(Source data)

+ + + +

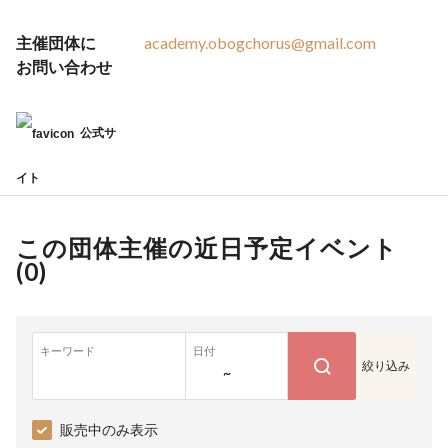
主催団体に
academy.obogchorus@gmail.com
お問い合わせ
公式サ
イト
この団体主催の近日予定イベント
(
0
)
キーワード
日付
絞り込み
~
販売中のみ表示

+ + + +

Repeat the data word for word, minus any pictures.

主催団体に
academy.obogchorus@gmail.com
お問い合わせ
公式サ
イト
この団体主催の近日予定イベント
(
0
)
キーワード
日付
絞り込み
~
販売中のみ表示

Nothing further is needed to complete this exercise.